What to do. Go through the data below and return each line where the string "Browse" occurs.

[Stored data entries]

····················

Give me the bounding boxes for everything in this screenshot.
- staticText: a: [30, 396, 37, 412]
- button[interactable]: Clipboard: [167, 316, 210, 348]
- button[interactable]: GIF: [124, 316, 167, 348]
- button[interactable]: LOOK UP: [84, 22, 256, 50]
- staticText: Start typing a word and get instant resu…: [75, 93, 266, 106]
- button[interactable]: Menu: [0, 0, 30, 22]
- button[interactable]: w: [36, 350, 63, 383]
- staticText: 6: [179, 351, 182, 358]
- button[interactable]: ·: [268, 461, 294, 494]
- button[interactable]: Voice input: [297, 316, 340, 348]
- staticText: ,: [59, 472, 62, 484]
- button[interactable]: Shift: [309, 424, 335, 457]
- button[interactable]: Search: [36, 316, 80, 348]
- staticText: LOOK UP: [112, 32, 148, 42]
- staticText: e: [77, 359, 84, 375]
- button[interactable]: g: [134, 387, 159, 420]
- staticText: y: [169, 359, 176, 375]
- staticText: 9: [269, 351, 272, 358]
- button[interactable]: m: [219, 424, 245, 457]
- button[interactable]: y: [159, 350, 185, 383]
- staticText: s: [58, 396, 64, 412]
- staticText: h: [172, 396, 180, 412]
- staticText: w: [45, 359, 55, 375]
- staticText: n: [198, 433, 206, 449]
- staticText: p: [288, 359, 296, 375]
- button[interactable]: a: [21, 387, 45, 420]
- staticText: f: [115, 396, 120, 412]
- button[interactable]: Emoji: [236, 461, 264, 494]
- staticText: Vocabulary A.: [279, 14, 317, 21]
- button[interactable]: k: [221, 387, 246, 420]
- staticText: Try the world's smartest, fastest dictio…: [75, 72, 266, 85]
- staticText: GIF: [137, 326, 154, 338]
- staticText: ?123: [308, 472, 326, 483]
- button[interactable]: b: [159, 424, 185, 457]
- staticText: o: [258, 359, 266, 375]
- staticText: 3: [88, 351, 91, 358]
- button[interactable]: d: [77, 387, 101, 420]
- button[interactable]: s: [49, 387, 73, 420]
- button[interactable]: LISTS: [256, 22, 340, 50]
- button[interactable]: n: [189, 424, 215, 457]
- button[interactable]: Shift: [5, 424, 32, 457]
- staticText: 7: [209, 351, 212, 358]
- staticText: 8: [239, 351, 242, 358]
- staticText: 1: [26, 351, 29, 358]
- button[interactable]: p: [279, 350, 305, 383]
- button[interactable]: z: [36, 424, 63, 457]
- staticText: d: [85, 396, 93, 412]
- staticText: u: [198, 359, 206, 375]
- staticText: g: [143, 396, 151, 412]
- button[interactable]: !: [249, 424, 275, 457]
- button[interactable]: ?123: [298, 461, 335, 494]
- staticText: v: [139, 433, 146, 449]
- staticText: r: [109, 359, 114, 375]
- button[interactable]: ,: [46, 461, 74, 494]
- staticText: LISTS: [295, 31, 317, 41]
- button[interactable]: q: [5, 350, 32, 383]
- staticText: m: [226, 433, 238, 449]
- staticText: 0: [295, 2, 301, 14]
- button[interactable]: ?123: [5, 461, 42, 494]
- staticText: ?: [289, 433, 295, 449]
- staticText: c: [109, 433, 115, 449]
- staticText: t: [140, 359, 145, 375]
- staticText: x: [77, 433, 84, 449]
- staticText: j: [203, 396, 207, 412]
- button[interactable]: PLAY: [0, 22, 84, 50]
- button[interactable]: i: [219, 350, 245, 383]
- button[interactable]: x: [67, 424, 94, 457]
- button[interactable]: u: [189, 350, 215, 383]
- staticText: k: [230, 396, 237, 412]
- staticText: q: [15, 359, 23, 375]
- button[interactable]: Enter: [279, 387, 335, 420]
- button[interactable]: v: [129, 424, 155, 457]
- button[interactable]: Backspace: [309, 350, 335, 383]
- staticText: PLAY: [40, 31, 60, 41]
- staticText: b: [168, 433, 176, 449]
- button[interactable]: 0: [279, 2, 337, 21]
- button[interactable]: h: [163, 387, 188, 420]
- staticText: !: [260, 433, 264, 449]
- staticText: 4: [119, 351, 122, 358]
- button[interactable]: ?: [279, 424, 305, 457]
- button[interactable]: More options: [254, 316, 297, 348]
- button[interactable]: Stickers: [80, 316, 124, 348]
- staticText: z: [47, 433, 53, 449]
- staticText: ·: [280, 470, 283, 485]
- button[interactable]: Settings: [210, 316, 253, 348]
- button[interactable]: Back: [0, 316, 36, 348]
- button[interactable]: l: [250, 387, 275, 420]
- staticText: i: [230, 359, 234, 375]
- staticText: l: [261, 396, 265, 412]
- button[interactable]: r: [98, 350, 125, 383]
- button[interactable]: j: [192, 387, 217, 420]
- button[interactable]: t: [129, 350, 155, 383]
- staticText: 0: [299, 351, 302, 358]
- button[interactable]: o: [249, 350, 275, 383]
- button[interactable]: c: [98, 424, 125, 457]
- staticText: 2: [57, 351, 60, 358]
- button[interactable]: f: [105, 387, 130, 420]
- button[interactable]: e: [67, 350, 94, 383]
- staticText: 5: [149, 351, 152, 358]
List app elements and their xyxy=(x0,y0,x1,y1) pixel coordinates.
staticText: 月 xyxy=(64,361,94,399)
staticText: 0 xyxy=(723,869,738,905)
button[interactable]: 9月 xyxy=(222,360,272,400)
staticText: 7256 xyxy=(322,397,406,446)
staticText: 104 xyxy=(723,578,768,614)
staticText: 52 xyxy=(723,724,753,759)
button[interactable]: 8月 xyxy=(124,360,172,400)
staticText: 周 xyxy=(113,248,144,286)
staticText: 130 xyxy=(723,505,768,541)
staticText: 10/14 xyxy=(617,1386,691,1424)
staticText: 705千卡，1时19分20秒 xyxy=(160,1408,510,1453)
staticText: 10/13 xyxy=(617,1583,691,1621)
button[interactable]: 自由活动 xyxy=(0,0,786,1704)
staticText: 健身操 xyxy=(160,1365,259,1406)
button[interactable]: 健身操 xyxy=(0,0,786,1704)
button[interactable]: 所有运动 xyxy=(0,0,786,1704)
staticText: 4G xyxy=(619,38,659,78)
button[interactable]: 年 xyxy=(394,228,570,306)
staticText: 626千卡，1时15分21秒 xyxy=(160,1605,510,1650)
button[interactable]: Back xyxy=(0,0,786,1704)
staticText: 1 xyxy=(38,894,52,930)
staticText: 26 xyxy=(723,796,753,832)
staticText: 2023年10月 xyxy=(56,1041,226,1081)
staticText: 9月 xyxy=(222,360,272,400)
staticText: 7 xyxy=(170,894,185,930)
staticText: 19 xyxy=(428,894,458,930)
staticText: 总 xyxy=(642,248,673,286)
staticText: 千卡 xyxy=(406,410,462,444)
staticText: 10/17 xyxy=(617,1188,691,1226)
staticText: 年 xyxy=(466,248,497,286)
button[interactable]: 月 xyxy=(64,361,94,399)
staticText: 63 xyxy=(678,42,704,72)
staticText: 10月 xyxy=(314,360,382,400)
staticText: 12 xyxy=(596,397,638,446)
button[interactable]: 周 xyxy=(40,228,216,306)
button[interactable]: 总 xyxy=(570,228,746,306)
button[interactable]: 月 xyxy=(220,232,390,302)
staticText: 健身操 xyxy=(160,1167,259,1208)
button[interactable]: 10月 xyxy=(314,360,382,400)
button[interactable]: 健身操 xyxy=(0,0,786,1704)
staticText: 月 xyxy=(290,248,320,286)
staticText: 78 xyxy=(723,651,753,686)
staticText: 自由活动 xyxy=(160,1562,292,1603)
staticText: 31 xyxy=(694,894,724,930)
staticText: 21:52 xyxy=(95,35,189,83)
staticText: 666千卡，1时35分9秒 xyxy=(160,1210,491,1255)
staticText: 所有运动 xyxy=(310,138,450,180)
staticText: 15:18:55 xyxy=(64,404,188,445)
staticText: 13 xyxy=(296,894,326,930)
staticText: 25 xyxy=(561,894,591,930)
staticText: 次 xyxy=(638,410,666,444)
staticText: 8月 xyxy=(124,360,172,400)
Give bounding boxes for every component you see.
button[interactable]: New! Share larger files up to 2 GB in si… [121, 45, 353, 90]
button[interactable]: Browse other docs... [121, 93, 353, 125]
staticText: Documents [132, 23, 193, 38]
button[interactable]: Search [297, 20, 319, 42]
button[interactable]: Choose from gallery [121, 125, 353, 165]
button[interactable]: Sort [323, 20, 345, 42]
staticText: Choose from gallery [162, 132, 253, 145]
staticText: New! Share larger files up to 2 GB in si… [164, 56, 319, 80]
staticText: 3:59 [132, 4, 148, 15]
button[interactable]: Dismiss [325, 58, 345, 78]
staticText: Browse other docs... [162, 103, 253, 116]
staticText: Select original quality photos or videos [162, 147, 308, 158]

····················

Task result.
button[interactable]: Browse other docs... [121, 93, 353, 125]
staticText: Browse other docs... [162, 103, 253, 116]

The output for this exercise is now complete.